ГЛАЗА, конечно же, глаза! Таких он не видел ни у одной из них! У тех девушек глаза были как у детских куколок «барби» — пустые мутные стекляшки, в которых лишь иногда загорались бледные огоньки при виде зеленых купюр, «шмоток» или дорогих машин, а у неё… Никитский подошел совсем близко к портрету, встав лицом к лицу — портрет был ростовой — так что его глаза отделяло от её всего сантиметров 20–30…

Боже, какие необыкновенные глаза! Глубокие, как бездонный колодец, ясные, как безоблачное небо, фиалковые полутона сочно переливаются при колеблющемся свете восковых свечей, но самое главное — искорки… Искорки света — солнечного или лунного —, какие всякий может увидеть на море, — так и плясали в томном фиалке её глаз — и за их танцем, как за самим морем, можно было бы наблюдать бесконечно… Никитский не помнил, сколько он стоял и смотрел в них, но в какой-то миг он подумал, что продал бы свою душу самому дьяволу, лишь бы эта девушка стала его, хотя бы на одну ночь!
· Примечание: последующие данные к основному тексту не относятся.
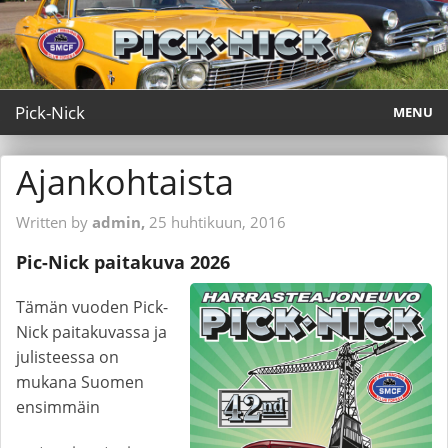
Pick-Nick
MENU
#42 Pick-Nick 2.8.2026
Ajankohtaista
Turvallisuus
Written by
admin,
25 huhtikuun, 2016
Pick-Nick Magazine & media
Pic-Nick paitakuva 2026
SMCF Ry
Tämän vuoden Pick-
Nick paitakuvassa ja
Yhteystiedot
julisteessa on
mukana Suomen
Briefly in english
ensimmäin
Vuoden 2026 palkitut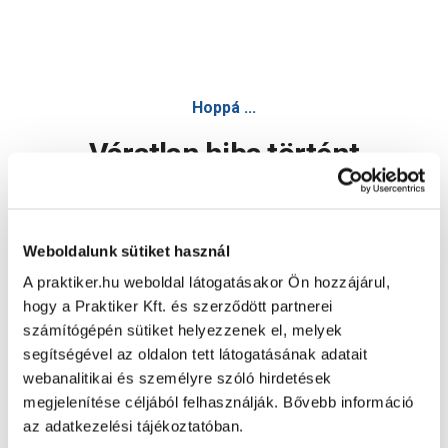
Hoppá ...
Váratlan hiba történt
Dolgozunk a hiba javításán. Egy kis türelmet kérünk.
Weboldalunk sütiket használ
A praktiker.hu weboldal látogatásakor Ön hozzájárul,
Oldal újratöltése
hogy a Praktiker Kft. és szerződött partnerei
számítógépén sütiket helyezzenek el, melyek
segítségével az oldalon tett látogatásának adatait
webanalitikai és személyre szóló hirdetések
megjelenítése céljából felhasználják. Bővebb információ
az adatkezelési tájékoztatóban.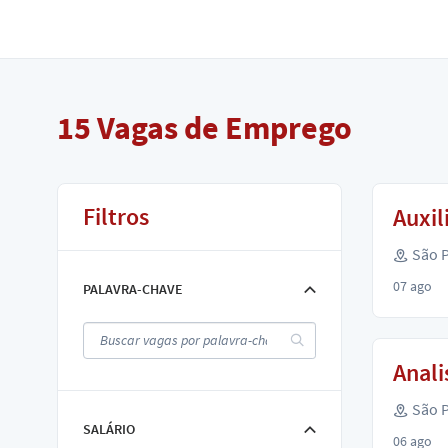
15
Vagas de Emprego
Filtros
Auxil
São P
07 ago
PALAVRA-CHAVE
Anali
São P
SALÁRIO
06 ago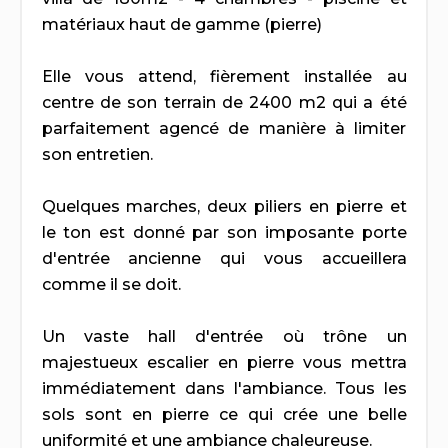
matériaux haut de gamme (pierre)
Elle vous attend, fièrement installée au
centre de son terrain de 2400 m2 qui a été
parfaitement agencé de manière à limiter
son entretien.
Quelques marches, deux piliers en pierre et
le ton est donné par son imposante porte
d'entrée ancienne qui vous accueillera
comme il se doit.
Un vaste hall d'entrée où trône un
majestueux escalier en pierre vous mettra
immédiatement dans l'ambiance. Tous les
sols sont en pierre ce qui crée une belle
uniformité et une ambiance chaleureuse.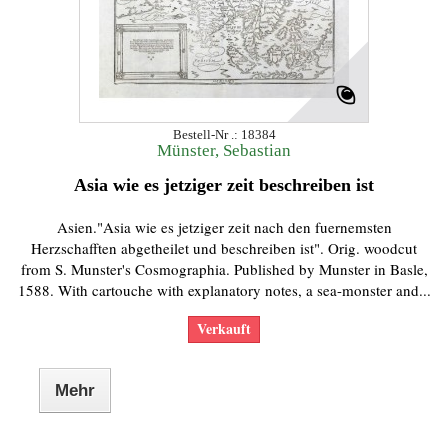
Bestell-Nr .: 18384
Münster, Sebastian
Asia wie es jetziger zeit beschreiben ist
Asien."Asia wie es jetziger zeit nach den fuernemsten
Herzschafften abgetheilet und beschreiben ist". Orig. woodcut
from S. Munster's Cosmographia. Published by Munster in Basle,
1588. With cartouche with explanatory notes, a sea-monster and...
Verkauft
Mehr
Не успел он об этом подумать, как вдруг отчетливо ощутил пряный аромат лесных цветов вокруг себя, дыхание свежего летнего ветерка, кряканье уток, шелест листвы… Глаза у Никитского буквально полезли на лоб — КАРТИНА ОЖИЛА! Как в кино, когда кусок белого полотна в зале вдруг оживает при выключенном свете и показывает нам движущиеся фигурки, лица, пейзажи, так и здесь — картина наполнилась жизнью. Утки в нарисованном пруду крякали и плавали, ветер развевал алые атласные ленточки на соломенной шляпке и шевелил складки белоснежной кружевной юбки-купола, а также флажки с таинственными знаками на полотнищах, что реяли на башнях розового замка. Разница состояла лишь в том, что в кино мы видим только изображения, а здесь чувствовался и запах, и ощущения, в кино мы не можем вступить в общение с персонажами, изменить линию их поведения, а здесь…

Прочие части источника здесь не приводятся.